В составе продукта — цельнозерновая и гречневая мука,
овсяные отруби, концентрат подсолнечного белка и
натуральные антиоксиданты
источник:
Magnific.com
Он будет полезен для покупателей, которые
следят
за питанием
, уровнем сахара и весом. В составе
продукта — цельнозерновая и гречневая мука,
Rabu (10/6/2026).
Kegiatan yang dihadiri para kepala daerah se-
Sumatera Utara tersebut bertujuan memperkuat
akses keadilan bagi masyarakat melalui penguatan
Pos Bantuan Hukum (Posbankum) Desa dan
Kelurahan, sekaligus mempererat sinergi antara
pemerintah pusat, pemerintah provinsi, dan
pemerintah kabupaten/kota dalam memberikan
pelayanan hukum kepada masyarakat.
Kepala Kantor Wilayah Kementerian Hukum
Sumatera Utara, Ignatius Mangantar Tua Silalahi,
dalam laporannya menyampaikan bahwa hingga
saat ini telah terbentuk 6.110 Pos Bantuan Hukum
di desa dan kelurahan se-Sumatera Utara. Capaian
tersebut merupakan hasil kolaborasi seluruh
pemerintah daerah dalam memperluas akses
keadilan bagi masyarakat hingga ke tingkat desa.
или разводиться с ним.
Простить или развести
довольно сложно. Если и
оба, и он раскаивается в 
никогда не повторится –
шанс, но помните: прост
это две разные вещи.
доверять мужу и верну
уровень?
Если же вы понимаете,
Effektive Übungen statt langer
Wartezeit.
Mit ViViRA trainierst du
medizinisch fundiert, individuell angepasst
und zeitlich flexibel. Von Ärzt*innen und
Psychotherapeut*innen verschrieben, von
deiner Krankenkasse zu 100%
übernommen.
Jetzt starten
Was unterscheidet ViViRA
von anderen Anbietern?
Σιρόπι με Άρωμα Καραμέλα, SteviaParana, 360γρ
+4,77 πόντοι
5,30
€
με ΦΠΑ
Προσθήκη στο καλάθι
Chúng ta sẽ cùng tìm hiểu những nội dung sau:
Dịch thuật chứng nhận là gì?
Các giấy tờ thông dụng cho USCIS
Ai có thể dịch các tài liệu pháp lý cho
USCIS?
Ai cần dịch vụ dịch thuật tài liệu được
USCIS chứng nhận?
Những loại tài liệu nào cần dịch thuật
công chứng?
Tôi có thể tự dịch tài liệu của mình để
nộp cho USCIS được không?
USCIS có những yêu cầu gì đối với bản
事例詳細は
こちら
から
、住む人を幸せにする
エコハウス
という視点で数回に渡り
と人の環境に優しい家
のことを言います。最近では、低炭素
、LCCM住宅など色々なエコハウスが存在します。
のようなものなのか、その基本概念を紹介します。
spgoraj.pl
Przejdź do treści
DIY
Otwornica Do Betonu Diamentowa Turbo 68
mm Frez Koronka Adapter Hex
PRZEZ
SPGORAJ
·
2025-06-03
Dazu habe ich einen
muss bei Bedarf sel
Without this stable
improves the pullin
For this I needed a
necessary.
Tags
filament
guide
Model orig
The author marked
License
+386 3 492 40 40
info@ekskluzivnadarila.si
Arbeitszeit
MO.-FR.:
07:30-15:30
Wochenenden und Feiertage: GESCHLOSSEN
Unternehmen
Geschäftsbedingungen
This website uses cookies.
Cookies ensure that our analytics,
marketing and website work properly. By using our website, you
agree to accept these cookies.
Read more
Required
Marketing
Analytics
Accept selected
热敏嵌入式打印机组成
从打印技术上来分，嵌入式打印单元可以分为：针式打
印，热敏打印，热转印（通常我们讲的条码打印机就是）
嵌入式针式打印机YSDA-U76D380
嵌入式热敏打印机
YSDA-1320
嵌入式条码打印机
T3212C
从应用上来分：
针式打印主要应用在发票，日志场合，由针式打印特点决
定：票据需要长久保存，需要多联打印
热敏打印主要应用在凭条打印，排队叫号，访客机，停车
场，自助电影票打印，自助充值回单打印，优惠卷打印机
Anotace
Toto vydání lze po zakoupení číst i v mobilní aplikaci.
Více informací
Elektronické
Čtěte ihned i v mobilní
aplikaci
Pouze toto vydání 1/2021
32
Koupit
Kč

———

▶ _TASK OBJECTIVE_: Using the listing above, reproduce each line without omission.

▶ _RESULT OF THE TASK_:
В составе продукта — цельнозерновая и гречневая мука,
овсяные отруби, концентрат подсолнечного белка и
натуральные антиоксиданты
источник:
Magnific.com
Он будет полезен для покупателей, которые
следят
за питанием
, уровнем сахара и весом. В составе
продукта — цельнозерновая и гречневая мука,
Rabu (10/6/2026).
Kegiatan yang dihadiri para kepala daerah se-
Sumatera Utara tersebut bertujuan memperkuat
akses keadilan bagi masyarakat melalui penguatan
Pos Bantuan Hukum (Posbankum) Desa dan
Kelurahan, sekaligus mempererat sinergi antara
pemerintah pusat, pemerintah provinsi, dan
pemerintah kabupaten/kota dalam memberikan
pelayanan hukum kepada masyarakat.
Kepala Kantor Wilayah Kementerian Hukum
Sumatera Utara, Ignatius Mangantar Tua Silalahi,
dalam laporannya menyampaikan bahwa hingga
saat ini telah terbentuk 6.110 Pos Bantuan Hukum
di desa dan kelurahan se-Sumatera Utara. Capaian
tersebut merupakan hasil kolaborasi seluruh
pemerintah daerah dalam memperluas akses
keadilan bagi masyarakat hingga ke tingkat desa.
или разводиться с ним.
Простить или развести
довольно сложно. Если и
оба, и он раскаивается в 
никогда не повторится –
шанс, но помните: прост
это две разные вещи.
доверять мужу и верну
уровень?
Если же вы понимаете,
Effektive Übungen statt langer
Wartezeit.
Mit ViViRA trainierst du
medizinisch fundiert, individuell angepasst
und zeitlich flexibel. Von Ärzt*innen und
Psychotherapeut*innen verschrieben, von
deiner Krankenkasse zu 100%
übernommen.
Jetzt starten
Was unterscheidet ViViRA
von anderen Anbietern?
Σιρόπι με Άρωμα Καραμέλα, SteviaParana, 360γρ
+4,77 πόντοι
5,30
€
με ΦΠΑ
Προσθήκη στο καλάθι
Chúng ta sẽ cùng tìm hiểu những nội dung sau:
Dịch thuật chứng nhận là gì?
Các giấy tờ thông dụng cho USCIS
Ai có thể dịch các tài liệu pháp lý cho
USCIS?
Ai cần dịch vụ dịch thuật tài liệu được
USCIS chứng nhận?
Những loại tài liệu nào cần dịch thuật
công chứng?
Tôi có thể tự dịch tài liệu của mình để
nộp cho USCIS được không?
USCIS có những yêu cầu gì đối với bản
事例詳細は
こちら
から
、住む人を幸せにする
エコハウス
という視点で数回に渡り
と人の環境に優しい家
のことを言います。最近では、低炭素
、LCCM住宅など色々なエコハウスが存在します。
のようなものなのか、その基本概念を紹介します。
spgoraj.pl
Przejdź do treści
DIY
Otwornica Do Betonu Diamentowa Turbo 68
mm Frez Koronka Adapter Hex
PRZEZ
SPGORAJ
·
2025-06-03
Dazu habe ich einen
muss bei Bedarf sel
Without this stable
improves the pullin
For this I needed a
necessary.
Tags
filament
guide
Model orig
The author marked
License
+386 3 492 40 40
info@ekskluzivnadarila.si
Arbeitszeit
MO.-FR.:
07:30-15:30
Wochenenden und Feiertage: GESCHLOSSEN
Unternehmen
Geschäftsbedingungen
This website uses cookies.
Cookies ensure that our analytics,
marketing and website work properly. By using our website, you
agree to accept these cookies.
Read more
Required
Marketing
Analytics
Accept selected
热敏嵌入式打印机组成
从打印技术上来分，嵌入式打印单元可以分为：针式打
印，热敏打印，热转印（通常我们讲的条码打印机就是）
嵌入式针式打印机YSDA-U76D380
嵌入式热敏打印机
YSDA-1320
嵌入式条码打印机
T3212C
从应用上来分：
针式打印主要应用在发票，日志场合，由针式打印特点决
定：票据需要长久保存，需要多联打印
热敏打印主要应用在凭条打印，排队叫号，访客机，停车
场，自助电影票打印，自助充值回单打印，优惠卷打印机
Anotace
Toto vydání lze po zakoupení číst i v mobilní aplikaci.
Více informací
Elektronické
Čtěte ihned i v mobilní
aplikaci
Pouze toto vydání 1/2021
32
Koupit
Kč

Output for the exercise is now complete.